──────── Task data

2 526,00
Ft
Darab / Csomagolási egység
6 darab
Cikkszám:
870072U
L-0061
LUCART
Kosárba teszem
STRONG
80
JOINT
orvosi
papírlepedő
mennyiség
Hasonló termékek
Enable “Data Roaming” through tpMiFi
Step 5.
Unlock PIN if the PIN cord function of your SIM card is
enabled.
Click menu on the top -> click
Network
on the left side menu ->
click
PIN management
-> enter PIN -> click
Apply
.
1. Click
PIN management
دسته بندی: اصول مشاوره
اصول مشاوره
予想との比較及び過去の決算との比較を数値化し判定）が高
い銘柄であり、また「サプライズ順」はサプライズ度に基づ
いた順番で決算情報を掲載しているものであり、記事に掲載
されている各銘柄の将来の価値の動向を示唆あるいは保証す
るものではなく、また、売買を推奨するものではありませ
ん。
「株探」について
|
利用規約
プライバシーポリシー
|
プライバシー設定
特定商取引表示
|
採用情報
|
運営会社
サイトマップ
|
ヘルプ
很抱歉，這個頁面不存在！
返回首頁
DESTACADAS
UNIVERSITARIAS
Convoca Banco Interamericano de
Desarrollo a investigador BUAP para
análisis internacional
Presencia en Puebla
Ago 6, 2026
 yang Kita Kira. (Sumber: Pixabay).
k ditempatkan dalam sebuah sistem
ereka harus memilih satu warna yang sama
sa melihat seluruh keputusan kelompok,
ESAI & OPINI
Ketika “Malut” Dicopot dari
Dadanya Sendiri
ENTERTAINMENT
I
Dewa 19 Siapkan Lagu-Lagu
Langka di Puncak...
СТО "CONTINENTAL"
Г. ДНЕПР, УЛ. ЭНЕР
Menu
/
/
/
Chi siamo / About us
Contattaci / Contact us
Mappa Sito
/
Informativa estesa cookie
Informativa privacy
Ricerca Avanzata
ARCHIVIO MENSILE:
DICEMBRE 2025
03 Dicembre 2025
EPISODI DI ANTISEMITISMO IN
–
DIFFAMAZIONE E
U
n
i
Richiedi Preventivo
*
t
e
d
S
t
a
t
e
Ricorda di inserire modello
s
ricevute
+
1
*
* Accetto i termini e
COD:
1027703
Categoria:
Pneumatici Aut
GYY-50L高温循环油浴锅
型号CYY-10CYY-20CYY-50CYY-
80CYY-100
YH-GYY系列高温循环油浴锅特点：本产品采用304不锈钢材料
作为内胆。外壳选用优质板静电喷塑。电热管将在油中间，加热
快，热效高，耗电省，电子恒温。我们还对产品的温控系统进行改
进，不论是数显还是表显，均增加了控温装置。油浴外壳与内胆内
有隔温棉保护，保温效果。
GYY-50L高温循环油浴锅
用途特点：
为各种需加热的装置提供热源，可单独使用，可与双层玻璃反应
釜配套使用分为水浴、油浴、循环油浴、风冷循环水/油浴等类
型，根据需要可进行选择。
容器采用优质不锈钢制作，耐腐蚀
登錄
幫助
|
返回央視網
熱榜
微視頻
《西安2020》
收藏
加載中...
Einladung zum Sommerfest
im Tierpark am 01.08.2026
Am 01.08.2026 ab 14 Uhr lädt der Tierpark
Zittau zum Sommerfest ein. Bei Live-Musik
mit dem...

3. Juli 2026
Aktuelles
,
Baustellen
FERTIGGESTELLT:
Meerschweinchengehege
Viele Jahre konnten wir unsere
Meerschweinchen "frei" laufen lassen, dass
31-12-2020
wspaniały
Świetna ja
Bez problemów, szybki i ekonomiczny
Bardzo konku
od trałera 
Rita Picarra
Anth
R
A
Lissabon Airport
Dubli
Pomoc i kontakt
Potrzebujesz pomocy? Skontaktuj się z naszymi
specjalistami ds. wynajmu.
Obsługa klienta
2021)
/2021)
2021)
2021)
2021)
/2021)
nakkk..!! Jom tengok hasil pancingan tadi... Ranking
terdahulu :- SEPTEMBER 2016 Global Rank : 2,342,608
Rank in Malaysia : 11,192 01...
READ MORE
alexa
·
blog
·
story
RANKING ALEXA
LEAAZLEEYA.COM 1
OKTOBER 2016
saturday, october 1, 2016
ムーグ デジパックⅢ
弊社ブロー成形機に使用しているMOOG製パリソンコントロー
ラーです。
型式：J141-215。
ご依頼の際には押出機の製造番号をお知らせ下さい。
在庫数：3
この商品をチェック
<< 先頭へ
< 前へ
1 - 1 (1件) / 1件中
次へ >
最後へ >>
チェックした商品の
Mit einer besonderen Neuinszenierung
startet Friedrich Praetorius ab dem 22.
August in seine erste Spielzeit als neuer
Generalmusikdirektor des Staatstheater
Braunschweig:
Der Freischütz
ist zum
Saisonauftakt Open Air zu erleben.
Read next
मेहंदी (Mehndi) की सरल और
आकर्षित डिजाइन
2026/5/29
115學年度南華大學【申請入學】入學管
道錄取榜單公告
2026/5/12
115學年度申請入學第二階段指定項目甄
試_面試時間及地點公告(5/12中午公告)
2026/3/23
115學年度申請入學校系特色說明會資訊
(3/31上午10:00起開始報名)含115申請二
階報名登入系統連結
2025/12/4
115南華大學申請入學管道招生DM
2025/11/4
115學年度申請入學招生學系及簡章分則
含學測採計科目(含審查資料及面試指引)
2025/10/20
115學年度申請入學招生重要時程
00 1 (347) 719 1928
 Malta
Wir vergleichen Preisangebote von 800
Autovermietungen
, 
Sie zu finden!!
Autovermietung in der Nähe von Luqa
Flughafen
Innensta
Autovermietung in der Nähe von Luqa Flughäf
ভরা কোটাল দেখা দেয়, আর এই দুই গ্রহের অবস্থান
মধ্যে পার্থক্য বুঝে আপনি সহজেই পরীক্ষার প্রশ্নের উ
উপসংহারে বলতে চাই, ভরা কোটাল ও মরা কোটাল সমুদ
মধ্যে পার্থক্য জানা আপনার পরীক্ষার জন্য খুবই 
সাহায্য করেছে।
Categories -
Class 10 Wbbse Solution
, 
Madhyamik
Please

────────────────

Read the entries and pick out all lines that include the word "yang".

- Answer for the task
 yang Kita Kira. (Sumber: Pixabay).
ereka harus memilih satu warna yang sama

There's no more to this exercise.